His work ethic was born out of family and love of his brother.
“It started when I was younger, establishing a work ethic,” Greenberg said. “I followed my older brother and he pushed me. I wouldn’t be who I’d be today without him. When I was little, we always played 1-on-1 and he let me play with his older friends, which showed me I wasn’t good enough yet. When he was done playing, he was still around here. Every day we would come in here and we would do game shots, where he would guard me.
“He told me where I’d get my shots from just by watching me in a game. It was all about game shots. It’s all about working hard. You have to work hard because there could be another player another state away working harder. You never can work hard enough.”
His ability to attack the rim is also special. He’s not super tall or muscular, although he is a strongly built young man. He goes to the basket with force, not shying away from contact, chin pointed forward, daring the opposition to deny him.
“It’s from when I was younger and playing with older people,” Greenberg said. “Honestly, I was young and a chubby, fat, young kid and I would play with my brother and his friends. They taught me I had to be tough. They are going to knock you down and you have to get back up. I definitely chose it (to be tough).
“I’ve had so many (hard hits) I am so used to it by now, I can’t remember when the first one was. When I was little we had a basketball court in our backyard and it was concrete so it was probably one of those.”
Brown said that Greenberg is one of a dying breed in terms of a guard that will attack the rim violently like he does.
“Nowadays you have so many guys fading away from the contact either because they are scared of the contact or they are scared to go to the line and shoot the free throws,” Brown said. “He’s fearless. Eighty percent of the time he goes to the rim they don’t call fouls. A lot of times they don’t call fouls because they are so used to him getting contact. They are sick and tired of calling it.”
“There is usually contact on every (drive),” Greenberg said. “(Brown) tells me all the time not to worry about what the refs says.”

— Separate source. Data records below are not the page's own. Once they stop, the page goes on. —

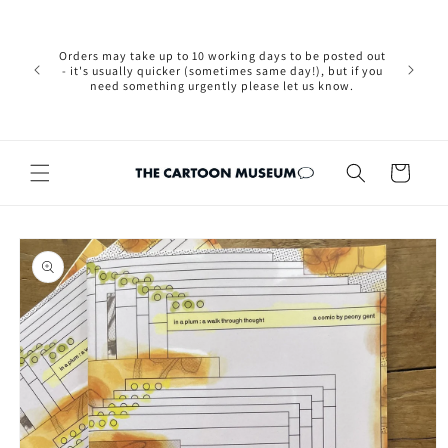
Skip to
Please not
content
we are 
new Brexit
Orders may take up to 10 working days to be posted out
wishi
- it's usually quicker (sometimes same day!), but if you
country, 
need something urgently please let us know.
by case
customers
Cart
Skip to
product
information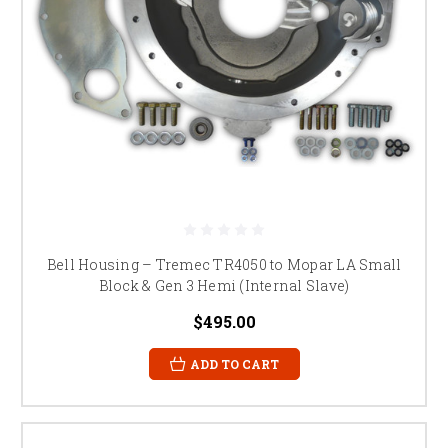
Bell Housing – Tremec TR4050 to Mopar LA Small
Block & Gen 3 Hemi (Internal Slave)
$495.00
ADD TO CART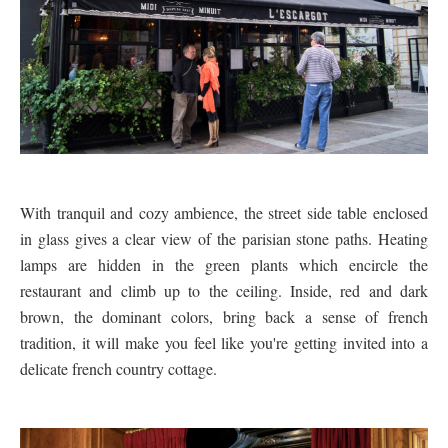
With tranquil and cozy ambience, the street side table enclosed
in glass gives a clear view of the parisian stone paths. Heating
lamps are hidden in the green plants which encircle the
restaurant and climb up to the ceiling. Inside, red and dark
brown, the dominant colors, bring back a sense of french
tradition, it will make you feel like you're getting invited into a
delicate french country cottage.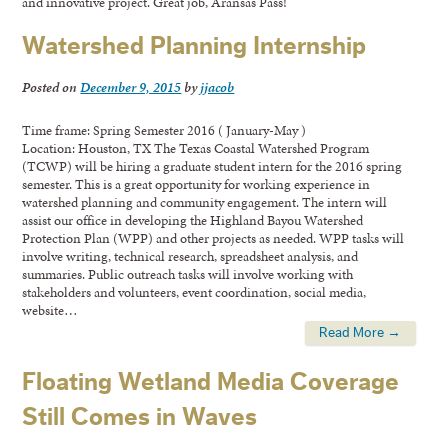
and innovative project. Great job, Aransas Pass!
Watershed Planning Internship
Posted on
December 9, 2015
by
jjacob
Time frame: Spring Semester 2016 ( January-May )
Location: Houston, TX The Texas Coastal Watershed Program
(TCWP) will be hiring a graduate student intern for the 2016 spring
semester. This is a great opportunity for working experience in
watershed planning and community engagement. The intern will
assist our office in developing the Highland Bayou Watershed
Protection Plan (WPP) and other projects as needed. WPP tasks will
involve writing, technical research, spreadsheet analysis, and
summaries. Public outreach tasks will involve working with
stakeholders and volunteers, event coordination, social media,
website…
Read More →
Floating Wetland Media Coverage
Still Comes in Waves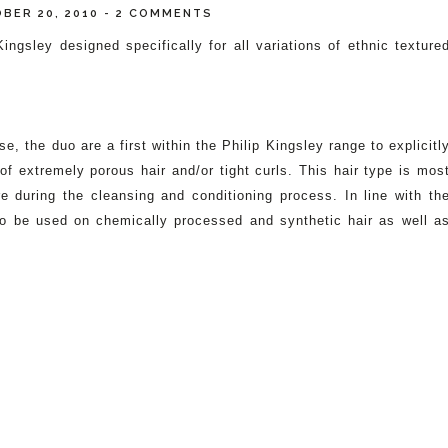
BER 20, 2010
-
2 COMMENTS
sley designed specifically for all variations of ethnic texture
e, the duo are a first within the Philip Kingsley range to explicitl
f extremely porous hair and/or tight curls. This hair type is mos
during the cleansing and conditioning process. In line with th
lso be used on chemically processed and synthetic hair as well a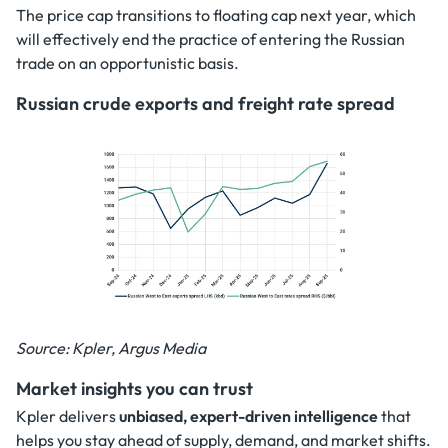
The price cap transitions to floating cap next year, which
will effectively end the practice of entering the Russian
trade on an opportunistic basis.
Russian crude exports and freight rate spread
Source: Kpler, Argus Media
Market insights you can trust
Kpler delivers
unbiased, expert-driven intelligence
that
helps you stay ahead of supply, demand, and market shifts.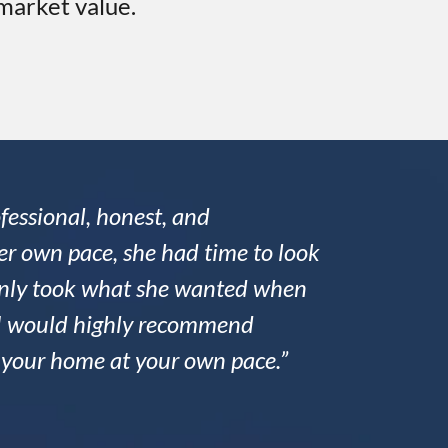
 market value.
fessional, honest, and
r own pace, she had time to look
 only took what she wanted when
nd I would highly recommend
l your home at your own pace.”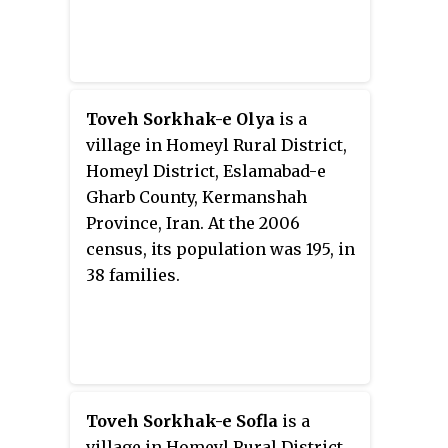
Toveh Sorkhak-e Olya
is a
village in Homeyl Rural District,
Homeyl District, Eslamabad-e
Gharb County, Kermanshah
Province, Iran. At the 2006
census, its population was 195, in
38 families.
Toveh Sorkhak-e Sofla
is a
village in Homeyl Rural District,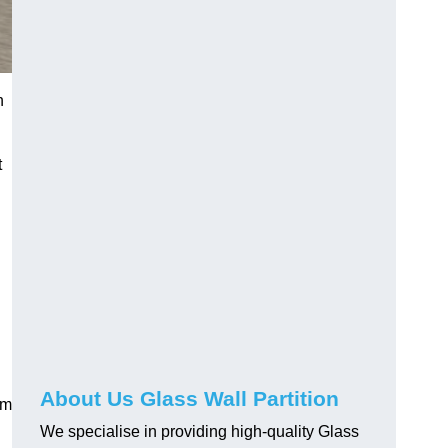
h
t
About Us Glass Wall Partition
em
We specialise in providing high-quality Glass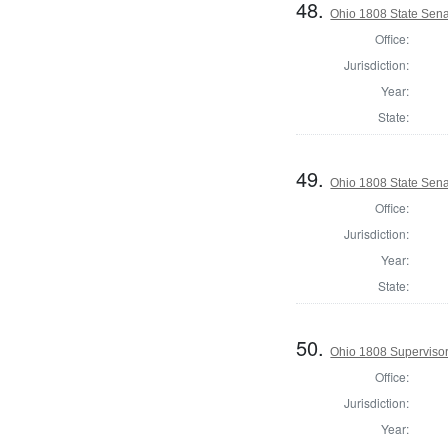
48.
Ohio 1808 State Sena
Office:
Jurisdiction:
Year:
State:
49.
Ohio 1808 State Sen
Office:
Jurisdiction:
Year:
State:
50.
Ohio 1808 Supervisor
Office:
Jurisdiction:
Year: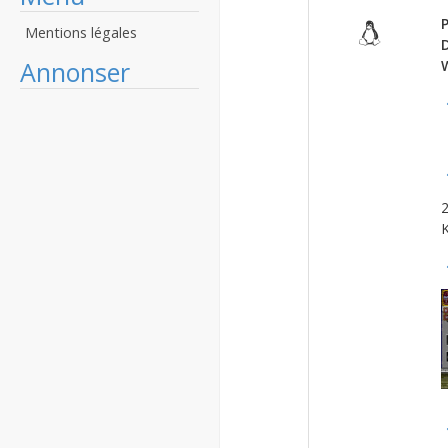
P
Mentions légales
Annonser
2
K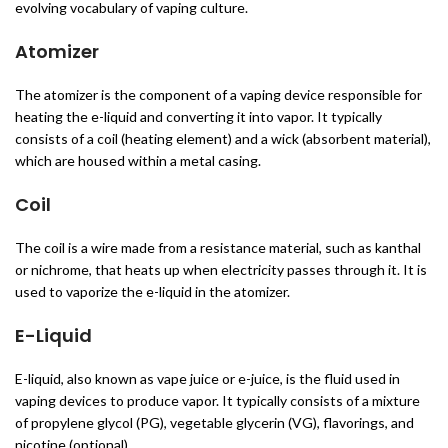
evolving vocabulary of vaping culture.
Atomizer
The atomizer is the component of a vaping device responsible for
heating the e-liquid and converting it into vapor. It typically
consists of a coil (heating element) and a wick (absorbent material),
which are housed within a metal casing.
Coil
The coil is a wire made from a resistance material, such as kanthal
or nichrome, that heats up when electricity passes through it. It is
used to vaporize the e-liquid in the atomizer.
E-Liquid
E-liquid, also known as vape juice or e-juice, is the fluid used in
vaping devices to produce vapor. It typically consists of a mixture
of propylene glycol (PG), vegetable glycerin (VG), flavorings, and
nicotine (optional).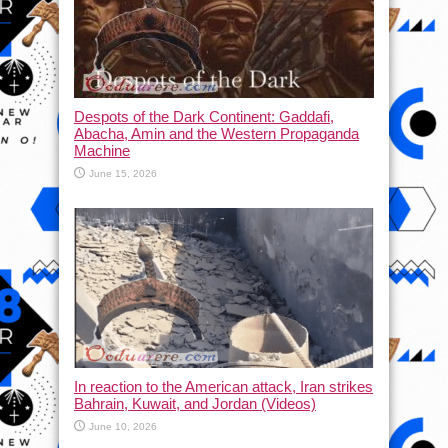
Despots of the Dark Continent: Gaddafi,
Abacha, Amin and the Western Propaganda
Machine
June 15, 2026
In reaction to the American attack, Iran strikes
Bahrain, Kuwait, and Jordan (Videos)
June 10, 2026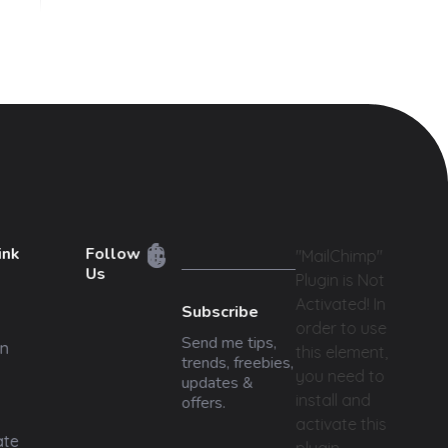
ink
Follow
"MailChimp"
Us
Plugin is Not
Activated!
In
Subscribe
order to use
Send me tips,
n
this element,
trends, freebies,
you need to
updates &
install and
offers.
activate this
ate
plugin.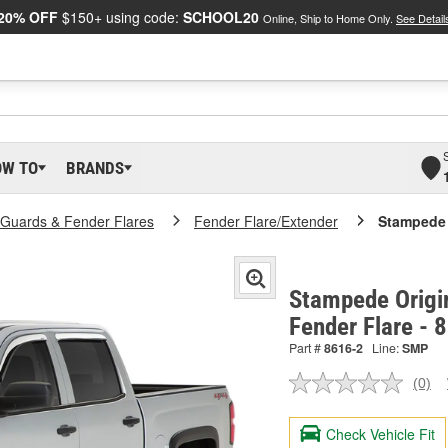
20% OFF
$150+ using code:
SCHOOL20
Online, Ship to Home Only.
See Detail
OW TO
BRANDS
Guards & Fender Flares
Fender Flare/Extender
Stampede 
Stampede Origin
Fender Flare - 
Part #
8616-2
Line:
SMP
(0)
No
ratin
valu
Check Vehicle Fit
Sam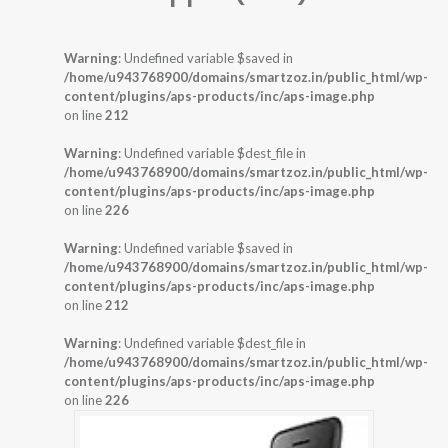
Warning
: Undefined variable $saved in
/home/u943768900/domains/smartzoz.in/public_html/wp-
content/plugins/aps-products/inc/aps-image.php
on line
212
Warning
: Undefined variable $dest_file in
/home/u943768900/domains/smartzoz.in/public_html/wp-
content/plugins/aps-products/inc/aps-image.php
on line
226
Warning
: Undefined variable $saved in
/home/u943768900/domains/smartzoz.in/public_html/wp-
content/plugins/aps-products/inc/aps-image.php
on line
212
Warning
: Undefined variable $dest_file in
/home/u943768900/domains/smartzoz.in/public_html/wp-
content/plugins/aps-products/inc/aps-image.php
on line
226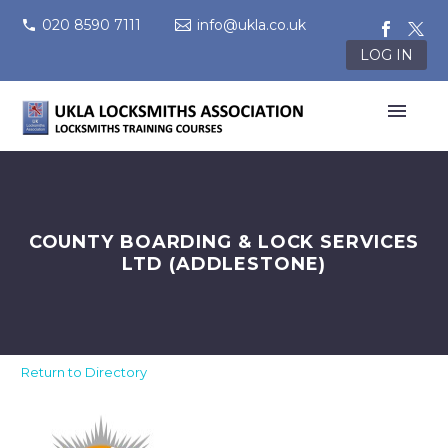
020 8590 7111
info@ukla.co.uk
LOG IN
COUNTY BOARDING & LOCK SERVICES
LTD (ADDLESTONE)
Return to Directory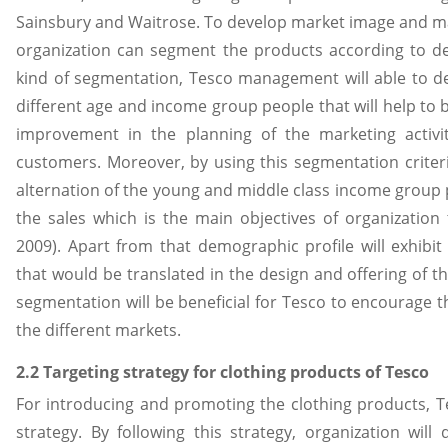
Sainsbury and Waitrose. To develop market image and mai
organization can segment the products according to dem
kind of segmentation, Tesco management will able to d
different age and income group people that will help to b
improvement in the planning of the marketing activi
customers. Moreover, by using this segmentation criteria
alternation of the young and middle class income group 
the sales which is the main objectives of organizatio
2009). Apart from that demographic profile will exhibi
that would be translated in the design and offering of
segmentation will be beneficial for Tesco to encourage 
the different markets.
2.2 Targeting strategy for clothing products of Tesco
For introducing and promoting the clothing products, T
strategy. By following this strategy, organization wil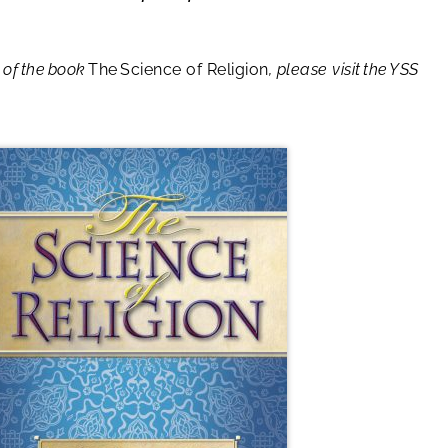
 of the book
The Science of Religion
, please visit the YSS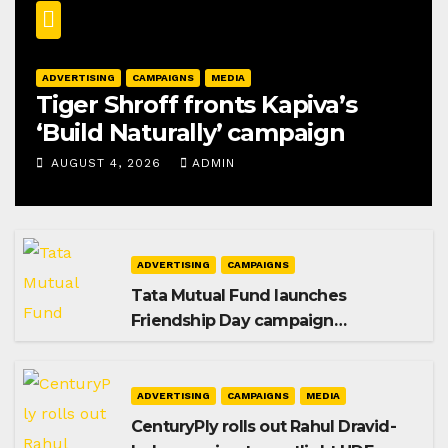
ADVERTISING
CAMPAIGNS
MEDIA
Tiger Shroff fronts Kapiva’s
‘Build Naturally’ campaign
AUGUST 4, 2026
ADMIN
ADVERTISING
CAMPAIGNS
Tata Mutual Fund launches
Friendship Day campaign
promoting SIP investing
ADVERTISING
CAMPAIGNS
MEDIA
CenturyPly rolls out Rahul Dravid-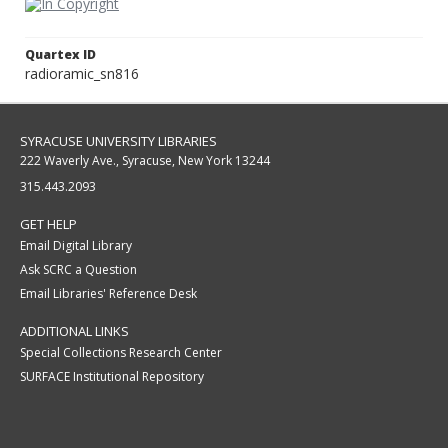
Quartex ID
radioramic_sn816
SYRACUSE UNIVERSITY LIBRARIES
222 Waverly Ave., Syracuse, New York 13244
315.443.2093
GET HELP
Email Digital Library
Ask SCRC a Question
Email Libraries' Reference Desk
ADDITIONAL LINKS
Special Collections Research Center
SURFACE Institutional Repository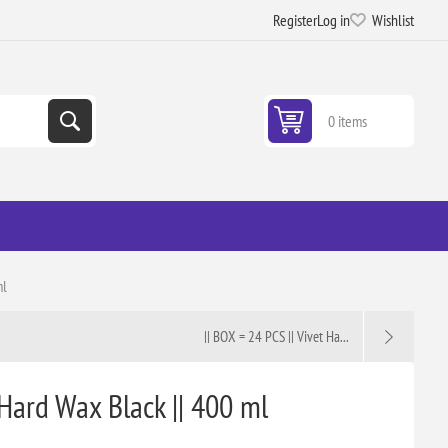
Register
Log in
Wishlist
0 items
ml
|| BOX = 24 PCS || Vivet Ha...
 Hard Wax Black || 400 ml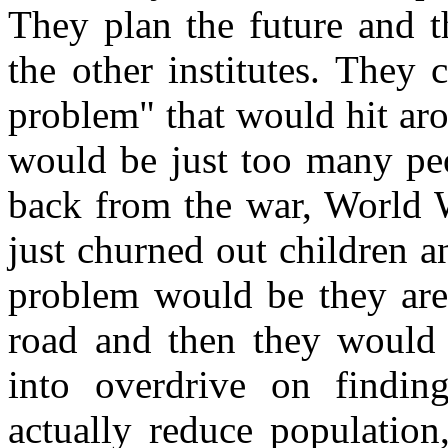
They plan the future and t
the other institutes. They
problem" that would hit ar
would be just too many pe
back from the war, World W
just churned out children a
problem would be they are
road and then they would 
into overdrive on findi
actually reduce population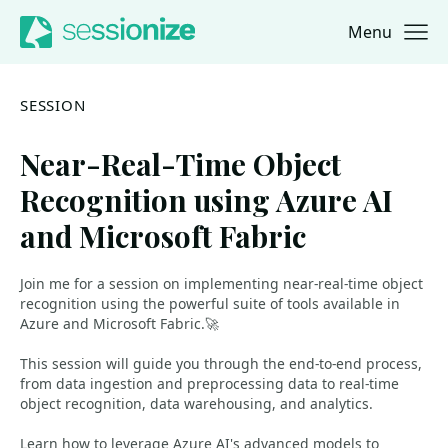
Menu
Jump to navigation
Jump to content
SESSION
Near-Real-Time Object
Recognition using Azure AI
and Microsoft Fabric
Join me for a session on implementing near-real-time object
recognition using the powerful suite of tools available in
Azure and Microsoft Fabric.🚀
This session will guide you through the end-to-end process,
from data ingestion and preprocessing data to real-time
object recognition, data warehousing, and analytics.
Learn how to leverage Azure AI's advanced models to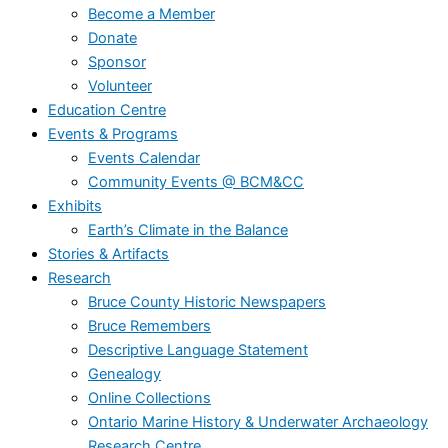
Become a Member
Donate
Sponsor
Volunteer
Education Centre
Events & Programs
Events Calendar
Community Events @ BCM&CC
Exhibits
Earth’s Climate in the Balance
Stories & Artifacts
Research
Bruce County Historic Newspapers
Bruce Remembers
Descriptive Language Statement
Genealogy
Online Collections
Ontario Marine History & Underwater Archaeology
Research Centre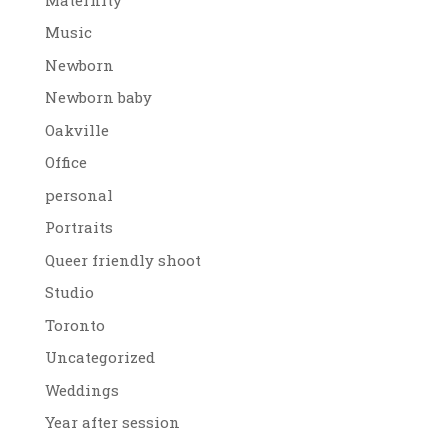
Music
Newborn
Newborn baby
Oakville
Office
personal
Portraits
Queer friendly shoot
Studio
Toronto
Uncategorized
Weddings
Year after session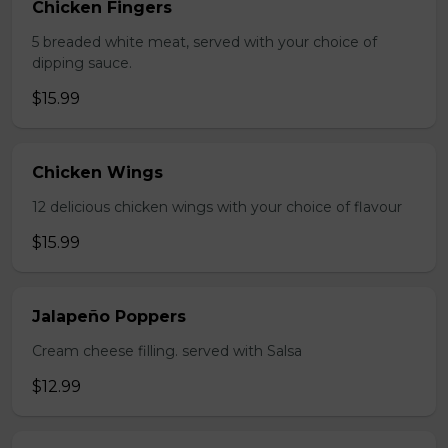
Chicken Fingers
5 breaded white meat, served with your choice of
dipping sauce.
$15.99
Chicken Wings
12 delicious chicken wings with your choice of flavour
$15.99
Jalapeño Poppers
Cream cheese filling. served with Salsa
$12.99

Greenberg’s basketball career may not end after this season, which he hopes to take the Spires to the NAIA national tournament.
“That’s always been my dream,” Greenberg said. “I am not worrying about it now, but when the season is over I will sit down and see my options.”
It is likely Greenberg could entertain a number of opportunities to play professionally somewhere in the world once his USM days end.
“I am having fun, we have a great group of guys that love each other and play for each other,” Greenberg said. “I am not going to be in college anymore. I am glad it was this group. Without the teammates I’ve had for four years and my coaches, none of this is possible. I thank them and all of my former teammates and coaches. It definitely feels good doing it with this group. They don’t care who shoots the ball. It’s all about winning.
“Without my teammates, coaches, friends, family supporting me and pushing me, I wouldn’t be where I am today. It’s because of them.”